» **Task directions**
For this exercise, write each entry below out precisely and omit the pictures.

» **Records supplied**
=-=-=
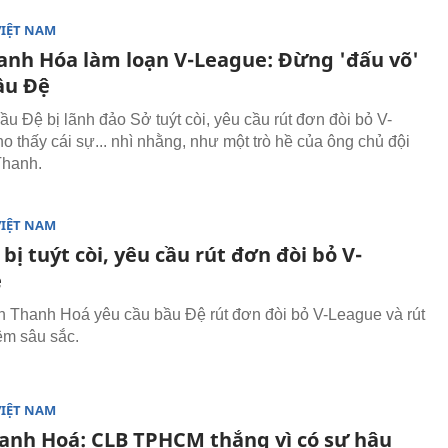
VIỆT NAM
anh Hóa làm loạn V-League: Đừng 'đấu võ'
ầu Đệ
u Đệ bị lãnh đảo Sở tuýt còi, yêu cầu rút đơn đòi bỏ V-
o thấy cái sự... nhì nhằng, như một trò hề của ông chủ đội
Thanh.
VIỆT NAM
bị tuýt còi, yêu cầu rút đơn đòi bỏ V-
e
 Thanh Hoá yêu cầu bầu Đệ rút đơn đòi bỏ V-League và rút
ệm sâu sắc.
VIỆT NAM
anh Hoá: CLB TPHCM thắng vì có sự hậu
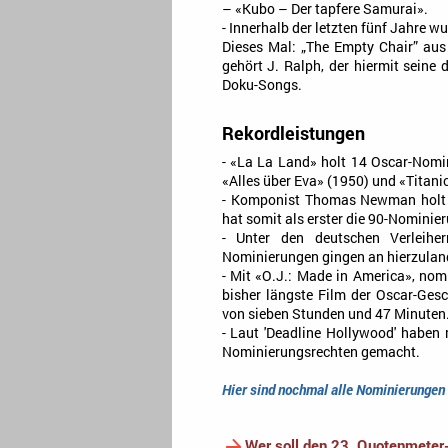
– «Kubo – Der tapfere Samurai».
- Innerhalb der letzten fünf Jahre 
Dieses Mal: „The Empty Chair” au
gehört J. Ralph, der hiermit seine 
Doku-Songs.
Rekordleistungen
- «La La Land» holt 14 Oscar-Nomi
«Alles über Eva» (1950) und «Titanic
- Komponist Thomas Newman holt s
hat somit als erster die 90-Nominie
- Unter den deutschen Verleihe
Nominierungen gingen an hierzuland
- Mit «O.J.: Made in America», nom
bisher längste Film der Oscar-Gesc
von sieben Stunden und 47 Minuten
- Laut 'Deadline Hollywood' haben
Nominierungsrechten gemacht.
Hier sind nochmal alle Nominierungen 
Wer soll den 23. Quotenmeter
=-=-=
» **Answer**
VIỆT NAM
anh Hóa làm loạn V-League: Đừng 'đấu võ'
ầu Đệ
u Đệ bị lãnh đảo Sở tuýt còi, yêu cầu rút đơn đòi bỏ V-
o thấy cái sự... nhì nhằng, như một trò hề của ông chủ đội
Thanh.
VIỆT NAM
bị tuýt còi, yêu cầu rút đơn đòi bỏ V-
e
 Thanh Hoá yêu cầu bầu Đệ rút đơn đòi bỏ V-League và rút
ệm sâu sắc.
VIỆT NAM
anh Hoá: CLB TPHCM thắng vì có sự hậu
– «Kubo – Der tapfere Samurai».
- Innerhalb der letzten fünf Jahre 
Dieses Mal: „The Empty Chair” au
gehört J. Ralph, der hiermit seine 
Doku-Songs.
Rekordleistungen
- «La La Land» holt 14 Oscar-Nomi
«Alles über Eva» (1950) und «Titanic
- Komponist Thomas Newman holt s
hat somit als erster die 90-Nominie
- Unter den deutschen Verleihe
Nominierungen gingen an hierzuland
- Mit «O.J.: Made in America», nom
bisher längste Film der Oscar-Gesc
von sieben Stunden und 47 Minuten
- Laut 'Deadline Hollywood' haben
Nominierungsrechten gemacht.
Hier sind nochmal alle Nominierungen 
Wer soll den 23. Quotenmeter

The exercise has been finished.